Public Enemies is exactly what you'd want and expect from a gangster movie. Mobsters hang off car running boards, bags of loot in one hand, chattering Tommy guns in the other. This movie isn't all that different than the ones James Cagney used to make, though the R-rated world is a lot tougher and more realistic. Like all Mann's films, there are lulls of peace punctuated by fits of extreme and brutal violence. Gangsters don't crumple bloodlessly like in the olden days, they are hewn where they stand, leaking crimson like human sieves.
Mann isn't interested in making a historical film so much as a psychological one. While Public Enemies sticks mostly to history and never plays especially fast and loose with the facts, details are secondary. His leads are not moral archetypes but highly skilled professionals with deeply flawed emotional cores. Mann, a perfectionist and modern auteur in a way that very few directors today are, strives to strike a balance between glamorizing his famous subject and painting him as the sociopath he obviously was. He places his men (for while there are women in his films, his is a deeply phallocentric world dominated by hyper masculine superstars) in crisis situations and then stands back to see how they will react. Public Enemies is his most ambitious project to date, a film in which he shows complete mastery and control over each and every element of the production. Technically and artistically, Public Enemies is a sterling film, a supremely mounted epic of the sort few are willing to undertake anymore.
Talk About ItDiscussion starters
- Do the ends ever justify the means? Why or why not?
- Who are some contemporary examples of cult of celebrity? Are they worthwhile examples? Do you feel that the film glamorized evil?

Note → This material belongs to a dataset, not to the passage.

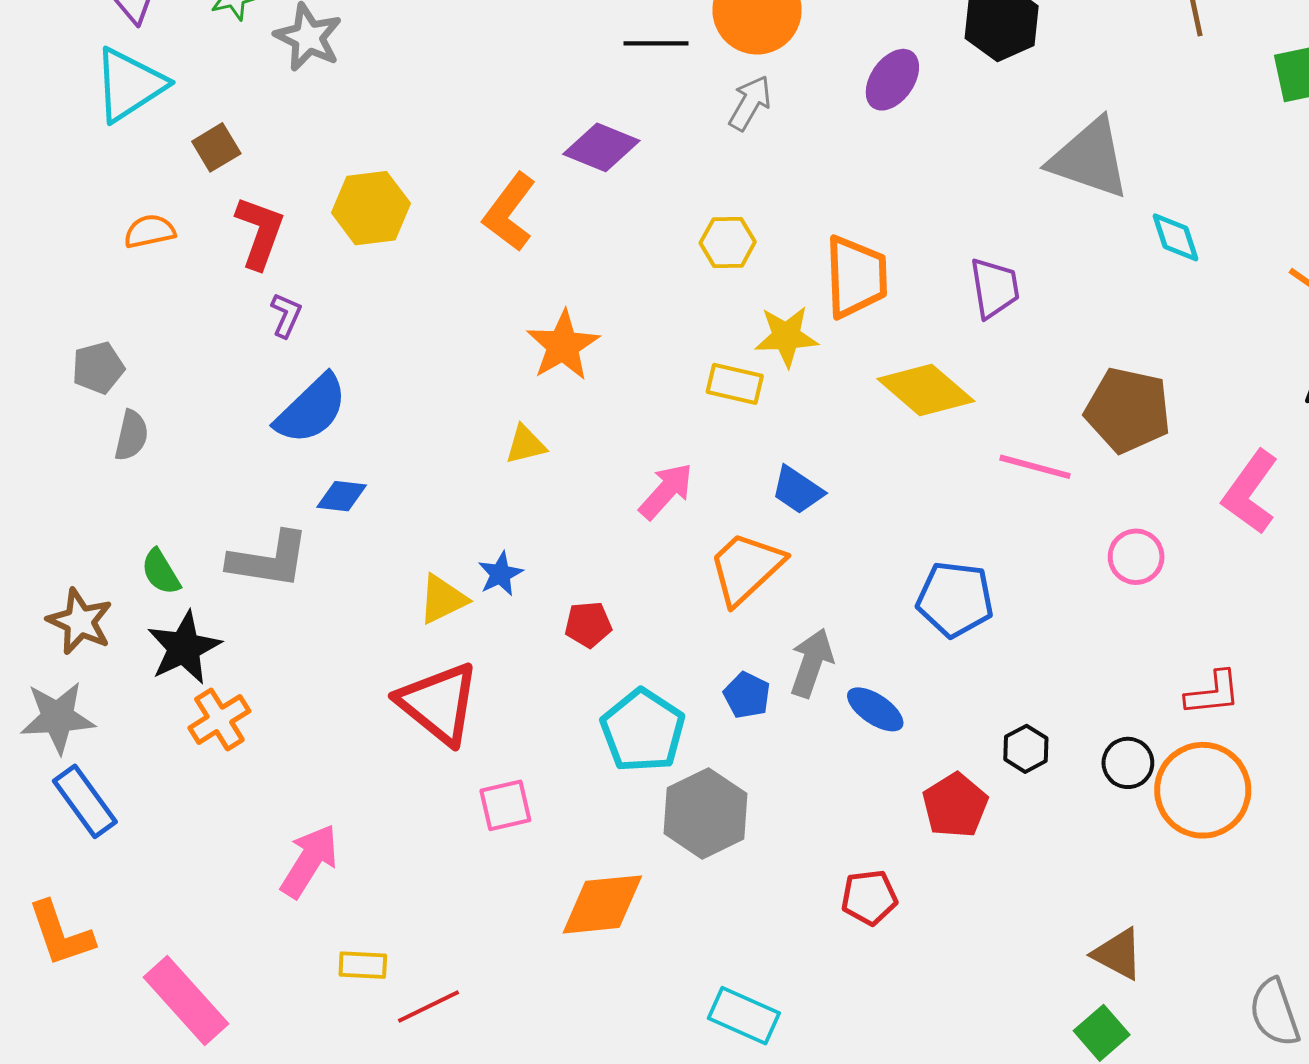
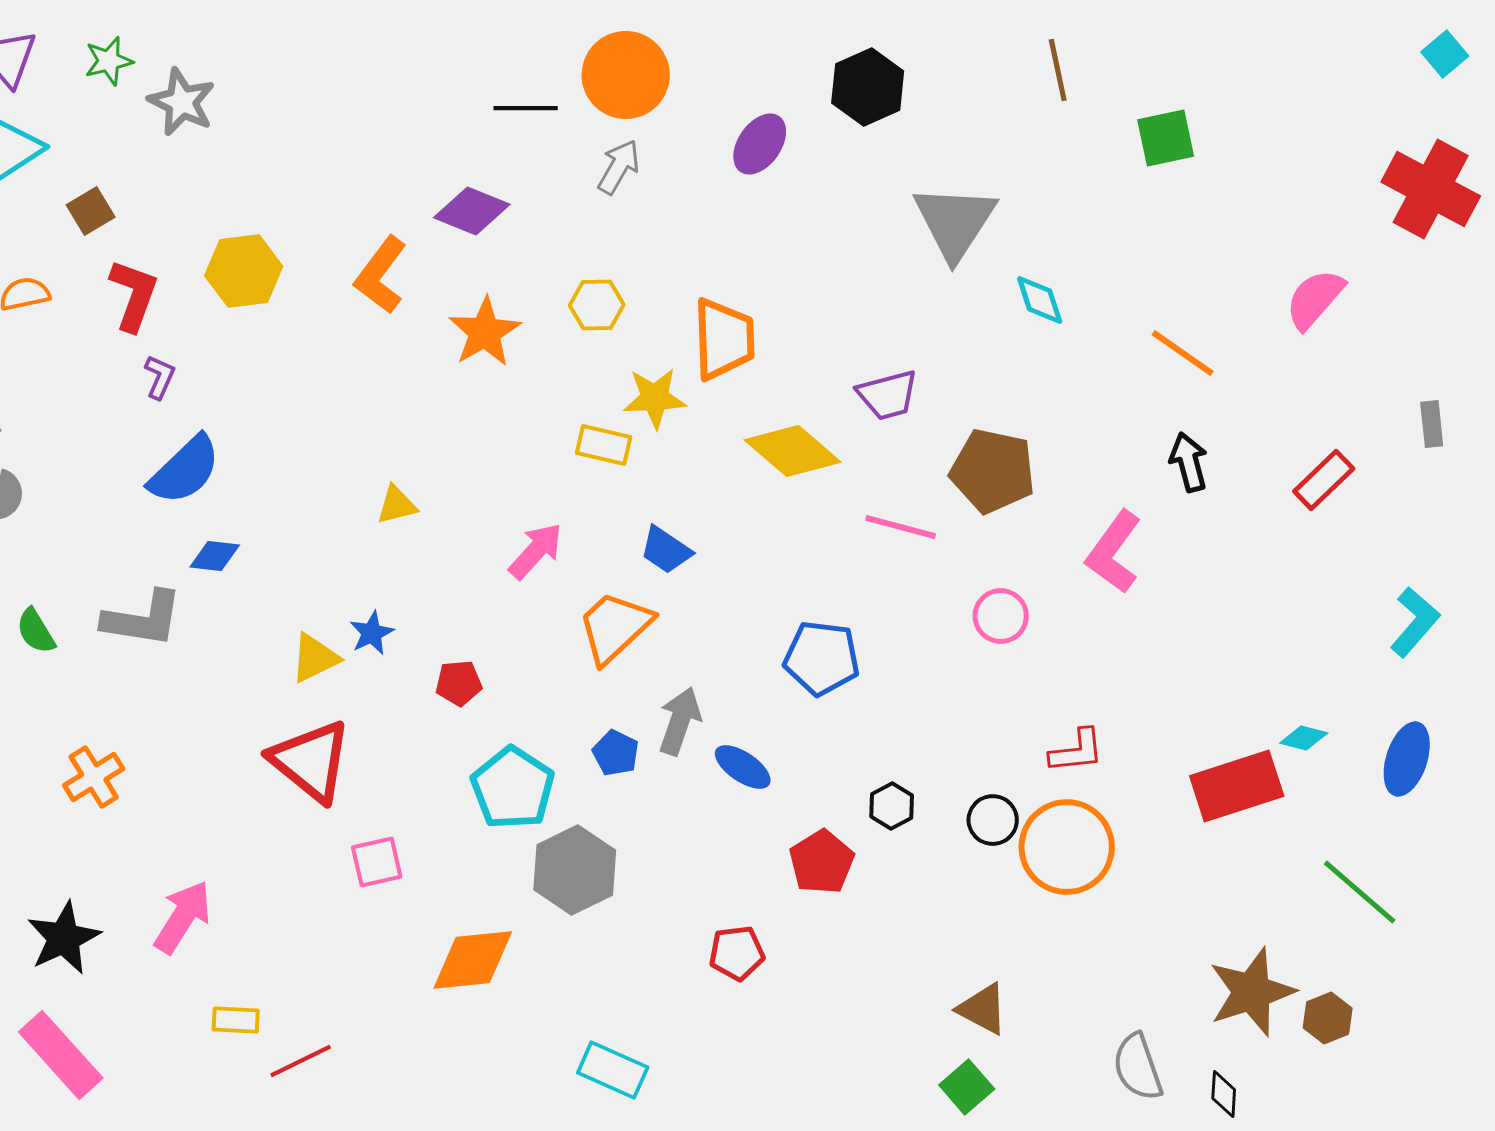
gray triangle: (1090, 159) -> (955, 222), turned 44
purple trapezoid: (995, 288) -> (888, 395), moved, turned 84
orange star: (563, 346) -> (485, 332), moved
black star: (184, 648) -> (64, 938), moved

- Though the villain, Dillinger is also loyal and selfless. How do we reconcile the fact that sometimes the "bad guys" act with greater honor than the "good guys?"
- Do you see a resonance with the villain/hero's attack on the banks during the Great Depression and our nation's current financial crisis? Is Mann trying to suggest something?
The Family CornerFor parents to consider
Public Enemies is rated R for gangster violence and some language. The language is, for the most part, slight. There is one brief, tame and non-nude love scene and one scene of a woman in the bathtub though her nakedness is obscured by the murky water. Public Enemies earns its R rating almost exclusively because of its pervasive violence—dozens of characters die in a hail of gunfire.